Assoggettamento dei dividendi esteri a ritenuta a titolo d’imposta.
Evoluzione della giurisprudenza in favore alla detrazione delle imposte estere.
Eliminazione della doppia imposizione e detrazione dell’imposta estera secondo il testo convenzionale.
L’orientamento della Corte di legittimità italiana.
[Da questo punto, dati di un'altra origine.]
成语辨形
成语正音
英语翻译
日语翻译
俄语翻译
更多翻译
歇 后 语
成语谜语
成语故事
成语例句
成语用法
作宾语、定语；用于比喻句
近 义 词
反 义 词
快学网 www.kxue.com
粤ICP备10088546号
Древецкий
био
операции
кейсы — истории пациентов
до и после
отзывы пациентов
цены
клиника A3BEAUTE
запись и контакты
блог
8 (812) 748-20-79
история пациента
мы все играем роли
Le sentenze (1.9.2022 n.25698 e 16.4.2024 n.10204) della Corte di Cassazione hanno riconosciuto, in capo alle persone fisiche residenti, la spettanza del credito per le imposte estere, in relazione ai dividendi esteri percepiti, secondo il diritto convenzionale con alcuni Paesi esteri, anche se la tassazione italiana avviene con ritenuta a titolo d’imposta o imposta sostitutiva. Anche la giurisprudenza di merito è orientata in senso conforme[1].
Principi normativi italiani dell’imposizione dei dividendi esteri percepiti da persona fisica.
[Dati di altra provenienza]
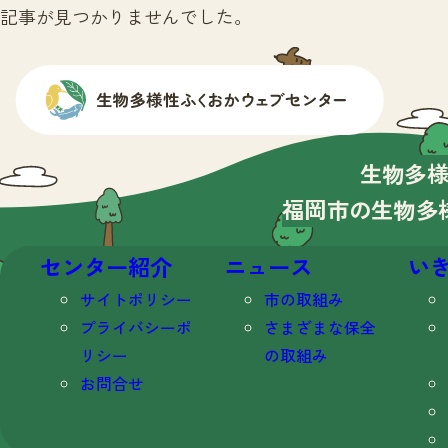
記事が見つかりませんでした。
生物多
福岡市の生物多
センター紹介
ニュース
い
サイトポリシー
市の取組み
プライバシーポ
さまざまな保全
リシー
の取組み
お問合せ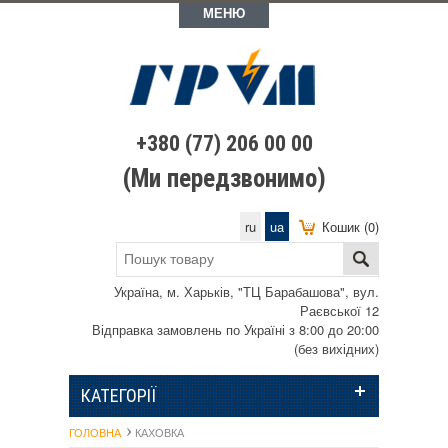
МЕНЮ
+380 (77) 206 00 00
(Ми передзвонимо)
ru
ua
Кошик (0)
Україна, м. Харьків, "ТЦ Барабашова", вул.
Раєвської 12
Відправка замовлень по Україні з 8:00 до 20:00
(без вихідних)
КАТЕГОРІЇ
ГОЛОВНА
КАХОВКА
La doppia imposizione di fatto è operata dalla normativa italiana in tema di dividendi esteri, percepiti da persona fisica residente non imprenditore, per i soli dividendi assoggettati a tassazione con ritenuta a titolo d’imposta o imposta sostitutiva, precisamente:
- i dividendi, non derivanti dalla partecipazione in società ed enti a regime fiscale privilegiato, se derivanti dal possesso di partecipazioni non qualificate;
- i dividendi, non “privilegiati”, se derivanti dal possesso di partecipazioni qualificate e percepiti dall’1.1.2018, fatte salve le situazioni in cui essi rientrano nel regime transitorio previsto dall’art. 1 co. 1006 della L. 205/20173;
- i dividendi, non “privilegiati”, percepiti da società semplici residenti, per la parte di competenza dei soci (della società semplice) di cui ai due punti precedenti. Questi sono considerati tali se provengono da società di persone e altri soggetti trasparenti non residenti, i quali sono, agli effetti della fiscalità italiana, equiparati ai soggetti IRES ai sensi dell’art. 73, co. 1 lett. d) del TUIR. Ne deriva che la tassazione dei soci destinatari, residenti, avverrà solo all’atto della percezione dei proventi, secondo il regime dei dividendi di cui agli artt. 47, 59 e 89 del TUIR (quindi, con ritenuta o imposta sostitutiva del 26% per le persone fisiche non imprenditori).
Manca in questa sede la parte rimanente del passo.